Note.— Associations with reflectance are in opposite direction to those of associations with pigmentation.

a

t = Student's t deviate.

b

Significant values are underlined.

In the European American sample, the standard deviation of skin pigmentation was smaller than in the African Caribbean and African American samples (4.2 compared with 9.7 and 9.6 units, respectively), and none of the unadjusted score tests for association of pigmentation with allele or haplotype were significant at P<.05. With the “best-fitting” model, the average proportion of information extracted by the score test (defined above as the ratio of observed to complete information, ignoring loci where there was evidence against the null hypothesis) was 70% in the African American sample, 71% in the African Caribbean sample, and 39% in the Hispanic American sample, in which only 21 loci were typed. When the analyses were repeated specifying a model with one subpopulation more than the number that gave the “best-fitting” model, the average proportion of information extracted by the score test was slightly lower (60%, 63%, and 31% for the African American, African Caribbean, and Hispanic American samples, respectively). When the model was specified with more than the “best-fitting” number of subpopulations, the P values for the associations with TYR-192, OCA2, and CYP19-E2 were changed only slightly. For example, in the African American sample, the P values for association with TYR-192 were .008, .011, and .015 when the model was specified with two, three, and four subpopulations, respectively. The corresponding P values for association with OCA2 were .013, .015, and .016.

For comparison, the score tests for association of skin pigmentation with allele or haplotype were repeated with allele frequencies specified in the models as known constants, estimated from sampling modern European, African American, and Native American populations, as described elsewhere (Shriver et al. 2003). Results of these analyses were generally similar to the results obtained with models in which the allele frequencies were specified as unknown. Thus, for instance, in the African American sample, the P values for association with TYR-192 were .10 and .008 in models specified with known and unknown allele frequencies, respectively. The corresponding P values for association with OCA2 were .012 and .013, respectively.
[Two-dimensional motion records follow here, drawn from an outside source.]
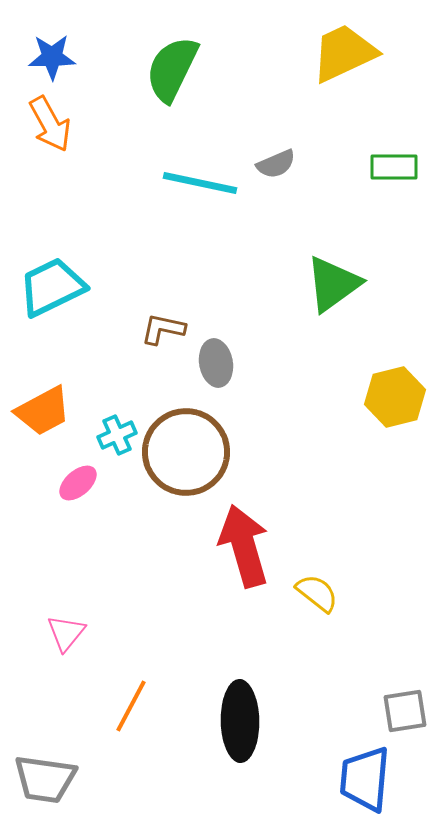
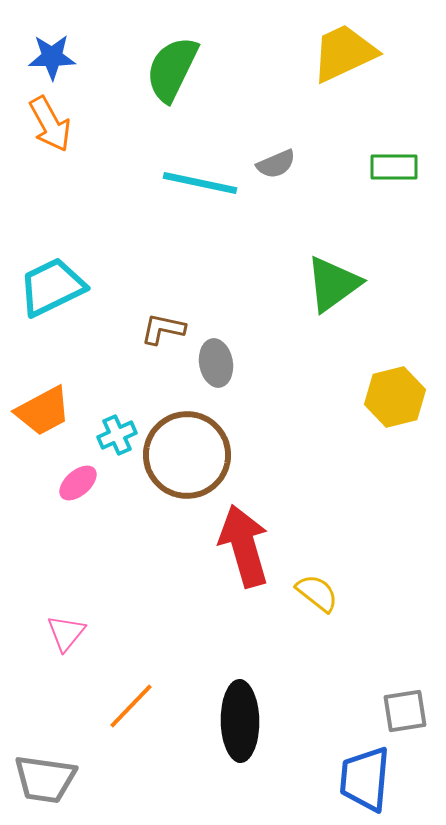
brown circle: moved 1 px right, 3 px down
orange line: rotated 16 degrees clockwise
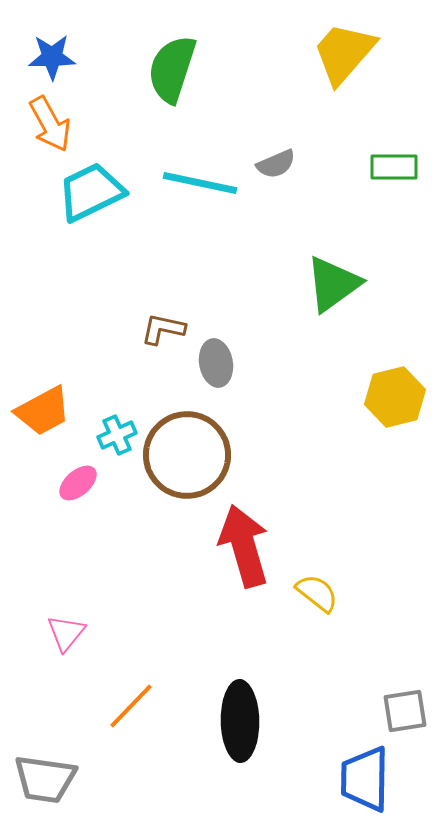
yellow trapezoid: rotated 24 degrees counterclockwise
green semicircle: rotated 8 degrees counterclockwise
cyan trapezoid: moved 39 px right, 95 px up
blue trapezoid: rotated 4 degrees counterclockwise
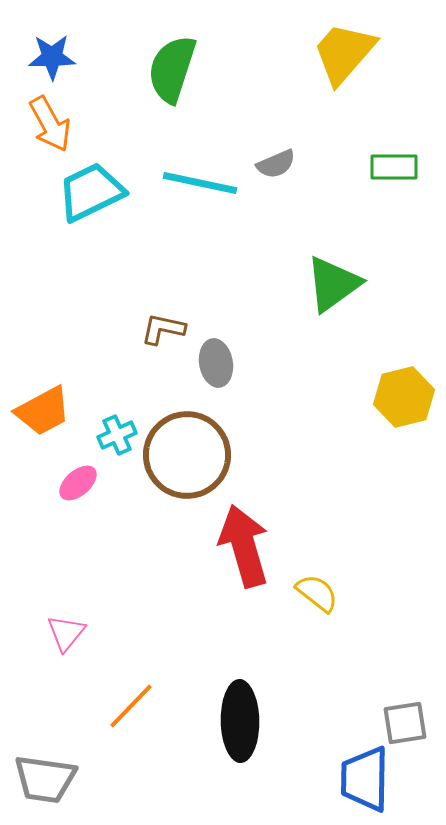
yellow hexagon: moved 9 px right
gray square: moved 12 px down
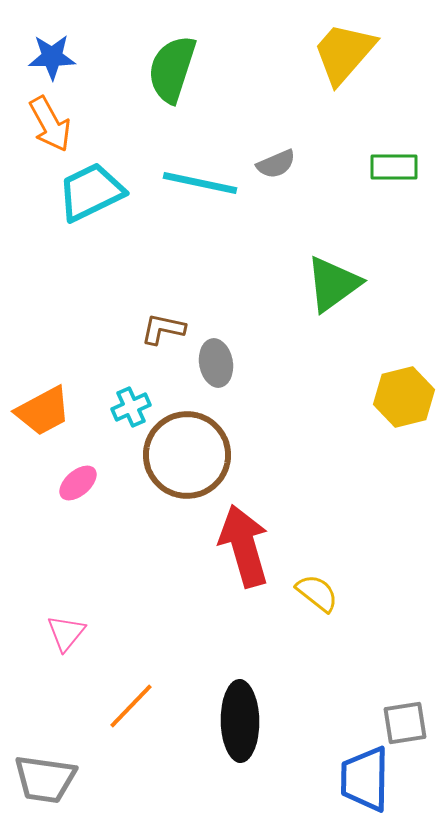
cyan cross: moved 14 px right, 28 px up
With fixed allele frequencies, analysis of the Hispanic American samples showed significant association with skin pigmentation at CYP19-E2, as in the model with unknown allele frequencies, but not at MID-93. For the African Caribbean sample, the loci that showed significant associations did not differ between the analyses with fixed and those with unknown allele frequencies.

Discussion

Modeling Admixture and Controlling for Confounding

These data sets have been chosen as extreme examples of confounding by population stratification, in which as many as one-third of marker loci show evidence of association with the trait. We have demonstrated that, in these data sets, it is possible to learn from marker data about the number of subpopulations that have undergone admixture and the admixture proportions of each individual, without supplying any prior information about subpopulations or allele frequencies. Estimates of the proportion of the gene pool contributed by the largest subpopulation agree well with direct estimates based on specifying allele frequencies estimated from modern descendants of these subpopulations. Our criterion for model choice is based on the least number of subpopulations for which the test statistic yields no evidence of residual population stratification. According to this criterion, the African Caribbean and African American samples are adequately modeled by two-way admixture, and the Hispanic American sample is adequately modeled by three-way admixture. Although the test statistic does not provide a direct estimate of the strength of the evidence for three-way rather than two-way admixture in the Hispanic American sample, the choice between these two models has little effect on the results. Specifying a model with more subpopulations than required to account for the associations between loci will introduce random “noise” but not systematic errors. Only a few markers with large allele frequency differentials between West African and non-African subpopulations were typed in the Hispanic American sample. For adequate modeling of three-way admixture in this population, it would be preferable to type more markers informative for West African ancestry.

Adjusting for mean parental admixture proportions eliminates almost all associations of the trait with alleles or haplotypes, except at two loci that are in candidate genes and two other loci that are linked to candidate genes. Thus, as theory predicts (McKeigue 1998), conditioning on admixture appears to eliminate the associations with unlinked loci that result from population stratification. In a recently admixed population, covariance of ancestry between linked loci may give rise to associations of the trait with alleles or haplotypes at loci ⩾20 cM from a trait locus (Parra et al. 1998). Conditioning on admixture does not eliminate these associations with linked loci. This is not a limitation of our approach, because the same associations would be observed in a family-based design (McKeigue 1997). For fine mapping, it would be necessary to eliminate these long-range associations generated by recent admixture. This could be achieved by scoring additional markers within the region of interest, to extract more information about locus ancestry, and then testing for association conditional on locus ancestry. When the objective is to exploit admixture to localize genes to a broad region (the purpose for which our program was originally developed), we can test instead for association of the trait with locus ancestry conditional on admixture proportions (McKeigue 1998; Shriver et al. 2003).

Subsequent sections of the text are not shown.